Input material START

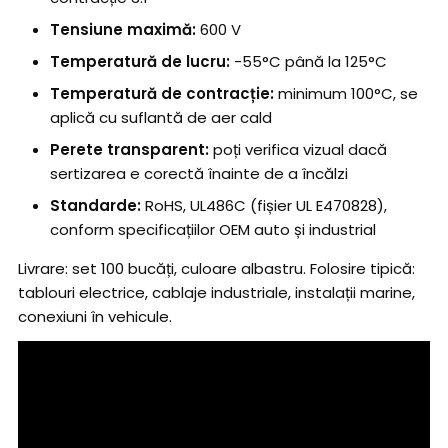
Tensiune maximă:
600 V
Temperatură de lucru:
-55°C până la 125°C
Temperatură de contracție:
minimum 100°C, se
aplică cu suflantă de aer cald
Perete transparent:
poți verifica vizual dacă
sertizarea e corectă înainte de a încălzi
Standarde:
RoHS, UL486C (fișier UL E470828),
conform specificațiilor OEM auto și industrial
Livrare: set 100 bucăți, culoare albastru. Folosire tipică:
tablouri electrice, cablaje industriale, instalații marine,
conexiuni în vehicule.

Input material END

■ Instructions for the task:
What is needed is an exact copy of all the entries above, minus the pictures.

■ Task solution:
Tensiune maximă:
600 V
Temperatură de lucru:
-55°C până la 125°C
Temperatură de contracție:
minimum 100°C, se
aplică cu suflantă de aer cald
Perete transparent:
poți verifica vizual dacă
sertizarea e corectă înainte de a încălzi
Standarde:
RoHS, UL486C (fișier UL E470828),
conform specificațiilor OEM auto și industrial
Livrare: set 100 bucăți, culoare albastru. Folosire tipică:
tablouri electrice, cablaje industriale, instalații marine,
conexiuni în vehicule.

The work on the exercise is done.